__Activity__.
A picture-free, exact copy of all the records below is the goal.

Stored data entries
★ ★ ★

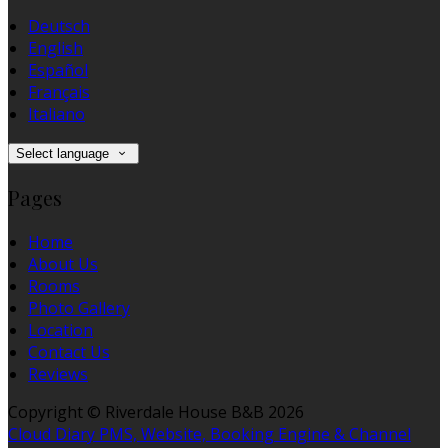
Deutsch
English
Español
Français
Italiano
Select language
Pages
Home
About Us
Rooms
Photo Gallery
Location
Contact Us
Reviews
Copyright ©
Riverdale House B&B 2026
Cloud Diary PMS, Website, Booking Engine & Channel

★ ★ ★

__Output__.
Deutsch
English
Español
Français
Italiano
Select language
Pages
Home
About Us
Rooms
Photo Gallery
Location
Contact Us
Reviews
Copyright ©
Riverdale House B&B 2026
Cloud Diary PMS, Website, Booking Engine & Channel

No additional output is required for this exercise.